1.6.1.2.2.2 Time course
The important feature of a time course experimental design is that a same subject (i.e., biological replicate) is repetitively measured across multiple time points. In this example there are 3 time points, Time1, Time2, and Time3 (in general the number of times can vary). There are 3 subjects (i.e., biological replicates) measured across times (in general an equal number of times per replicate is not required). There are no technical replicates (in general the number of technical replicates per sample may vary). Overall, in this example there are 3 × 3 = 9 mass spectrometry runs.
1.6.1.2.2.3 Paired design
Another frequently used experimental design is a paired design, where measurements from multiple conditions (such as healthy biopsy and disease biopsy) are taken from a same subject. The statistical model for this experimental design is the same as in the time course experiment, however the values in the columns of the input data may have a different appearence. In this example there are 3 subjects (in general the number of patients can vary). There are three conditions per subject (in general the number of conditions per subject can exceed two). Overall, in this example there are \(2 \times 3 = 6\) mass spectrometry runs. BioReplicate
should indicate each individual ID.
1.6.1.3 Preprocessing with SkylinetoMSstatsFormat
The input data for MSstats
is required to contain variables of ProteinName, PeptideSequence, PrecursorCharge, FragmentIon, ProductCharge, IsotopeLabelType, Condition, BioReplicate, Run, Intensity. These variable names should be fixed. MSstats
input from Skyline adapts the column scheme of the dataset so that it fits MSstats
input format. However there are several extra column names and also some of them need to be changed. SkylinetoMSstatsFormat
function helps pre-processing for making right format of MSstats input from Skyline output. For example, it renames some column name, and replace truncated peak intensities with NA. Another important step is to handle isotopic peaks before using dataProcess
. The output from Skyline for DDA experiment has several measurements of peak area from the monoisotopic, M+1 and M+2 peaks. To get a robust measure of peptide intensity, we can sum over isotopic peaks per peptide or use the highest peak. Here we take a summation per peptide ion.

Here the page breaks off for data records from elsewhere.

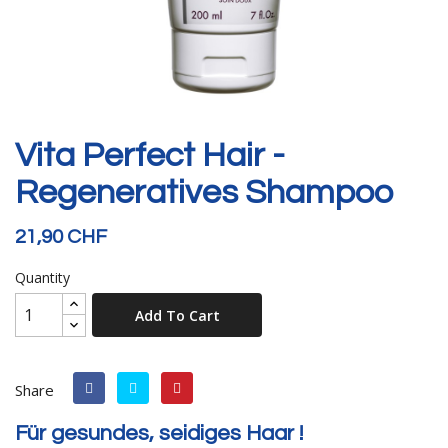
Vita Perfect Hair -
Regeneratives Shampoo
21,90 CHF
Quantity
Add To Cart
Share
Für gesundes, seidiges Haar !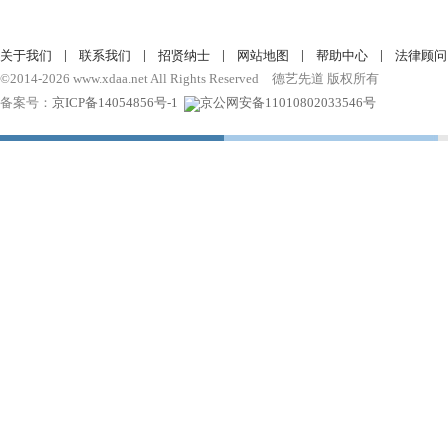
|
|
|
|
|
关于我们
联系我们
招贤纳士
网站地图
帮助中心
法律顾问
©2014-2026 www.xdaa.net All Rights Reserved 德艺先道 版权所有
备案号：
京ICP备14054856号-1
京公网安备11010802033546号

Here is the summary of pre-processing steps in SkylinetoMSstatsFormat
function (in orange box below).
For further details, visit the help file using the following code.
?SkylinetoMSstatsFormat
# reformating and pre-processing for Skyline output.
input.skyline <- SkylinetoMSstatsFormat(raw.skyline,
annotation=annot.skyline,
removeProtein_with1Feature = TRUE)
## ** Proteins, which names include DECOY, are removed.

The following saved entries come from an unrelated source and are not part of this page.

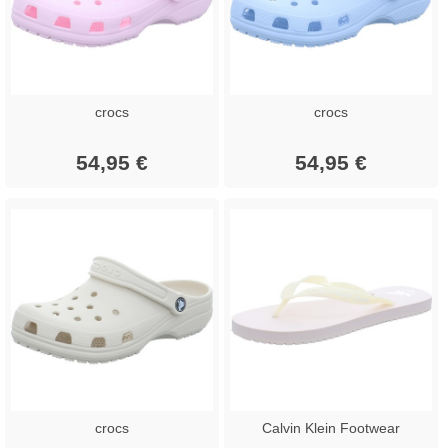
crocs
crocs
54,95 €
54,95 €
crocs
Calvin Klein Footwear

## ** Peptides, that are used in more than one proteins, are removed.
## Warning in SkylinetoMSstatsFormat(raw.skyline, annotation =
## annot.skyline, : NAs introduced by coercion
## ** Truncated peaks are replaced with NA.
## ** For DDA datasets, three isotopic peaks per feature and run are summed.

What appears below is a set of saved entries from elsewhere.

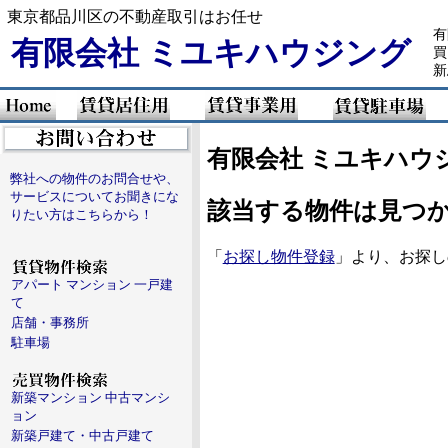
東京都品川区の不動産取引はお任せ
有
有限会社 ミユキハウジング
買
新
有限会社 ミユキハウ
弊社への物件のお問合せや、
サービスについてお聞きにな
該当する物件は見つ
りたい方はこちらから！
「
お探し物件登録
」より、お探し
アパート マンション 一戸建
て
店舗・事務所
駐車場
新築マンション 中古マンシ
ョン
新築戸建て・中古戸建て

## ** 4 features have all NAs or zero intensity values and are removed.
## ** 13 features have 1 or 2 intensities across runs and are removed.
## ** All proteins have at least two features.
head(input.skyline)
## ProteinName PeptideSequence PrecursorCharge
## 1 sp|D6VTK4|STE2_YEAST EGEVEPVDM[+16]YTPDTAADEEARK 3
## 2 sp|D6VTK4|STE2_YEAST EGEVEPVDM[+16]YTPDTAADEEARK 3
## 3 sp|D6VTK4|STE2_YEAST EGEVEPVDM[+16]YTPDTAADEEARK 3
## 4 sp|D6VTK4|STE2_YEAST EGEVEPVDM[+16]YTPDTAADEEARK 3
## 5 sp|D6VTK4|STE2_YEAST EGEVEPVDM[+16]YTPDTAADEEARK 3
## 6 sp|D6VTK4|STE2_YEAST EGEVEPVDM[+16]YTPDTAADEEARK 3
## FragmentIon ProductCharge IsotopeLabelType Condition BioReplicate
## 1 sum NA L Condition1 1
## 2 sum NA L Condition2 2
## 3 sum NA L Condition4 4
## 4 sum NA L Condition2 2
## 5 sum NA L Condition4 4
## 6 sum NA L Condition3 3
## Run Intensity StandardType
## 1 JD_06232014_sample1_C.raw 7863713 NA
## 2 JD_06232014_sample2_A.raw 977615 NA
## 3 JD_06232014_sample4_B.raw 4102785 NA
## 4 JD_06232014_sample2_C.raw 6547299 NA
## 5 JD_06232014_sample4_C.raw 3972464 NA
## 6 JD_06232014_sample3_B.raw 8896052 NA
1.6.1.4 Preliminary check
length(unique(input.skyline$ProteinName))
## [1] 3027
sum(is.na(input.skyline$Intensity))
## [1] 219
sum(!is.na(input.skyline$Intensity) & input.skyline$Intensity==0)
## [1] 2414
1.6.2 MaxQuant output
1.6.2.1 Read data
Three files should be prepared before MSstats. Two files, ‘proteinGroups.txt’ and ‘evidence.txt’ are outputs from MaxQuant.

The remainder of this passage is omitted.